In 2021, competition is expected to ramp up as almost every broodstock company has plans to expand in China. CPF’s Robins McIntosh recently announced in an interview with Undercurrent News that CPF has decided to start selling on the open market in China again and is aiming for a 50% market share by 2023 starting with 100,000 broodstock in 2021. To regain market share, the company is particularly pushing its “Kong” line, an SPF line with a high tolerance to disease. McIntosh recently commented to me that “China is competitive, but in the end it will be which stocks make money for the farmer. We believe we have such a stock in CP Kong. Time will tell”.
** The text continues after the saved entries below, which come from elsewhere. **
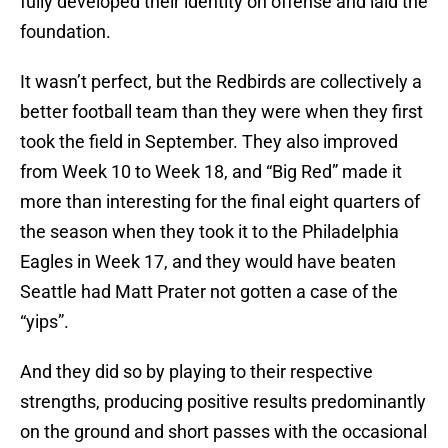
fully developed their identity on offense and laid the
foundation.
It wasn’t perfect, but the Redbirds are collectively a
better football team than they were when they first
took the field in September. They also improved
from Week 10 to Week 18, and “Big Red” made it
more than interesting for the final eight quarters of
the season when they took it to the Philadelphia
Eagles in Week 17, and they would have beaten
Seattle had Matt Prater not gotten a case of the
“yips”.
And they did so by playing to their respective
strengths, producing positive results predominantly
on the ground and short passes with the occasional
Image 3: Kona Bay broodstock on its way from Hawaii to Guangdong in China in December 2020
Source: Jiangua (Jerry) Shi, Kona Bay’s Sales Manager in Asia
Kona Bay also plans to expand its presence in China. China used to be a big market for Kona Bay, but sales collapsed after 2016 when Chinese hatcheries’ preference for SPT broodstock started to grow – see my Report Series pp. 44-45. With its newly developed “Strength” line, Kona Bay aims to compete with API and others in this segment in China. According to Manchester of Hendrix Genetics (owner of Kona Bay), API really took advantage of the demand for robust broodstock in China, but there is now clearly space in the market for alternative suppliers. In 2020, Kona Bay already managed to sell more broodstock to China, and this even went some way to compensating for a shortfall in sales to some other markets.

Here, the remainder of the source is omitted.